Unique Selling Points In Regeneration, Or Just ‘Special’ Ones?
Regeneration and development are often focused on what’s ‘unique’ and ‘special’ about a location. What does it have which others don’t have? This is a good question, but it needs a context. There are many ways to define ‘special’ – and even more to define ‘unique’. Not all of these special qualities translate well beyond local boundaries. Maybe it’s when locations work with outsiders to find commonalities and difference that they can make this ‘USP’ regenerational focus most effective? But how can this be done? And by whom?
Marketing and renewal have in recent times become closely connected in terms of what happens to areas which require ‘regeneration‘. Along with the basics of reasonable housing and facilities, there is often a clear focus on what sort of ‘unique selling point’ (USP) a location can offer, as plans are made to develop and energise a rather stagnant local economy / community.
As an initial strategy this is sensible. Asking people to reflect on the defining features of their locality is a good way to support emerging ideas about how to improve things. Direct stakeholders’ views are always crucial to the exercise.
It is not always reasonable to expect those who live in a place to be aware of what is unique about their location, and what may not be. How can we be sure?
But encouraging the view that a place is better / more interesting than anywhere else can be a political or cynical ploy, not a genuine attempt to move forward. How much easier to leave people in their comfort zone, than to challenge local assumptions which perhaps make a difficult situation more immediately palatable for those who have to cope with it every day…

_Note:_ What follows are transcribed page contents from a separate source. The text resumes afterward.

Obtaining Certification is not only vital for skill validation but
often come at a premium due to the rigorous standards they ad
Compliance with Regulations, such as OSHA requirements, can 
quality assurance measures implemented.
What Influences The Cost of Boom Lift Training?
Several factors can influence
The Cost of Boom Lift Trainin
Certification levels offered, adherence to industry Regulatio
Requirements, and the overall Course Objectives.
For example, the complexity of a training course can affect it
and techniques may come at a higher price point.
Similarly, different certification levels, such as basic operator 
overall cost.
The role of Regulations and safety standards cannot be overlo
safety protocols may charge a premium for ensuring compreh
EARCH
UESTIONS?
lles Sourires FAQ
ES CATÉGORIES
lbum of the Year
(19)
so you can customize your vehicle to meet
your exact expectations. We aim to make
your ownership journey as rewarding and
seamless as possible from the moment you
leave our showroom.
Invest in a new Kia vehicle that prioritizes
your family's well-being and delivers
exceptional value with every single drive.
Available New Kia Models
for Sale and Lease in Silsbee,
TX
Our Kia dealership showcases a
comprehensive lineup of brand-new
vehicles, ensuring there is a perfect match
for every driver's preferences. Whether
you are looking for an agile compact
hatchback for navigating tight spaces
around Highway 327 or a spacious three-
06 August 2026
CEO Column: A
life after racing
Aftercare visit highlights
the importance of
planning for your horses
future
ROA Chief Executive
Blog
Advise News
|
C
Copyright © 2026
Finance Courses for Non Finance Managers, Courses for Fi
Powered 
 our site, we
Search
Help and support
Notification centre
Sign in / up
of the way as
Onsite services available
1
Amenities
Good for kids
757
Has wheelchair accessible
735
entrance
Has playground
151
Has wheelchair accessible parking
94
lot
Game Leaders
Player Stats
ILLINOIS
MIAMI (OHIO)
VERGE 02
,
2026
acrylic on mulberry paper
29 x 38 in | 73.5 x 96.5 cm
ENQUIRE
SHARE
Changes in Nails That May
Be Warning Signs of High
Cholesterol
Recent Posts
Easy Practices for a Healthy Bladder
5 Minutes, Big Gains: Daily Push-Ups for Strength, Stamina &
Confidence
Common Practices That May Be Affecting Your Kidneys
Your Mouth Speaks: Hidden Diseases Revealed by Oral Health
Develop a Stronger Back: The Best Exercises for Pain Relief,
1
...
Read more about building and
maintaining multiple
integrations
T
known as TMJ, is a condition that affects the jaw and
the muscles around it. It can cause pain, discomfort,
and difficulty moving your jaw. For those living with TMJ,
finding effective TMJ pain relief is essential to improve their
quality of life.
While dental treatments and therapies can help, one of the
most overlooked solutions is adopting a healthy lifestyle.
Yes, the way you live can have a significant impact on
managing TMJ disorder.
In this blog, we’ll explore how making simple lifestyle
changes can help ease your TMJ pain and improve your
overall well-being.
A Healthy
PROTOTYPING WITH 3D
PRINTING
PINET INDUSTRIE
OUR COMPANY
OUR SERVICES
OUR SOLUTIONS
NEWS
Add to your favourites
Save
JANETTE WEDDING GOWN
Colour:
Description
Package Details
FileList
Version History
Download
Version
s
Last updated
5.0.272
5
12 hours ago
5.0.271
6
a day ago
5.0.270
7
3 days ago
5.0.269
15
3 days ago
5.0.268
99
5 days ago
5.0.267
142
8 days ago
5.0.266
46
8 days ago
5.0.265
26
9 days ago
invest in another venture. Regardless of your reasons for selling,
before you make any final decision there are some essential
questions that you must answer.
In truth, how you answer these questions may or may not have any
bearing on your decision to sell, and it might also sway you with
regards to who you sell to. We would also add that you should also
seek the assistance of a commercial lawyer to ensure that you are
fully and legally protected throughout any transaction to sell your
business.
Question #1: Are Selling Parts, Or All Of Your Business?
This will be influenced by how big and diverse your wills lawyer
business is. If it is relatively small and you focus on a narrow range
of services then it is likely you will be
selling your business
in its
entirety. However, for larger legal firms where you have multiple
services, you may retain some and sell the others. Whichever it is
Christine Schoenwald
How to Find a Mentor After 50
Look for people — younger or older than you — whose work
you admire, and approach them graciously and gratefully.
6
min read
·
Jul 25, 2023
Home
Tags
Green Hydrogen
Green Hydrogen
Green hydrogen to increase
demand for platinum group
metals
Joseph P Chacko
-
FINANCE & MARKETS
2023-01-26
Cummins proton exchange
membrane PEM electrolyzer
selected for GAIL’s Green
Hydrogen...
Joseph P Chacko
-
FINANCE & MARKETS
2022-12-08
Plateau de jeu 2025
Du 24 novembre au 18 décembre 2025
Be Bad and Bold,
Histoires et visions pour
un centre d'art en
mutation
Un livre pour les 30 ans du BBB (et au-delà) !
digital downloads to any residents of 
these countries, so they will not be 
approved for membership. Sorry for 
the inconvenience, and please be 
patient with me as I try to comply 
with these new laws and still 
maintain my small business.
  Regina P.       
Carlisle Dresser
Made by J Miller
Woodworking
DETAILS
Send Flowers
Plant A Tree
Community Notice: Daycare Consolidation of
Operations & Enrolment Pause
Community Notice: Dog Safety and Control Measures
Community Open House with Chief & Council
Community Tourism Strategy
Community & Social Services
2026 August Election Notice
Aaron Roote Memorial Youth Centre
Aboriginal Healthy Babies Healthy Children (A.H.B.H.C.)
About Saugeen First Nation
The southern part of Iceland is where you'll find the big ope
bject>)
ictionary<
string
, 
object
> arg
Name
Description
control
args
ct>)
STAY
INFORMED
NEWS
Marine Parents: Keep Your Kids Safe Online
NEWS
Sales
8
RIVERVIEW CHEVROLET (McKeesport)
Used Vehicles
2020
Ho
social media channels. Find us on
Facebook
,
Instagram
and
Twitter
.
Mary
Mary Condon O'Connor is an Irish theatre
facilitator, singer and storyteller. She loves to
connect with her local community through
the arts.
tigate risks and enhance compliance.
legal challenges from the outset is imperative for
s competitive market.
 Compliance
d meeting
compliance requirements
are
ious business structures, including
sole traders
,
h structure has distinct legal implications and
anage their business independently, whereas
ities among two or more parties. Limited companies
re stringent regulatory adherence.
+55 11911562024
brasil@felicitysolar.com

One aspect of regeneration in practice is a responsibility by those who take the lead, to ensure that the wider picture is at least available to direct stakeholders. No-one can insist that everyone has a wider view, but it seems reasonable to require at minimum that this is easily available. (Not all regeneration powers-that-be would agree about this requirement, of course; and many of them are not equipped for various reasons to do it.)
Finding common ground
Suggestions that things could be better if we emulated others elsewhere – or indeed the proposal that, instead of insisting we’re unique, we acknowledge commonality with others who also do things well / have a given local attribute – need not be negative.
Offered positively, information about other places and ways of doing things becomes a strength. Why not share a problem or a benefit? Increasingly, disparate geographical areas are coming together in this way. The North of England Mills and Canals conferences have been going for some years; BURA has recently identified both the Seaside and Universities as shared challenges and opportunities for the towns and cities concerned; rural areas have long-time histories of sharing good practice in agricultural produce shows and much else.
Taking it to the people
These good ideas now need to become more visible. For regeneration to be effective ordinary people, the immediate stakeholders in the process – not just the experts – must understand what’s happening and why. And part of that much-needed understanding is sharing commonality (specialness) as well as defining uniqueness.
Is there a role here for new ways to reach regenerating communities on the world-wide web? And, if so, who’s going to make it happen?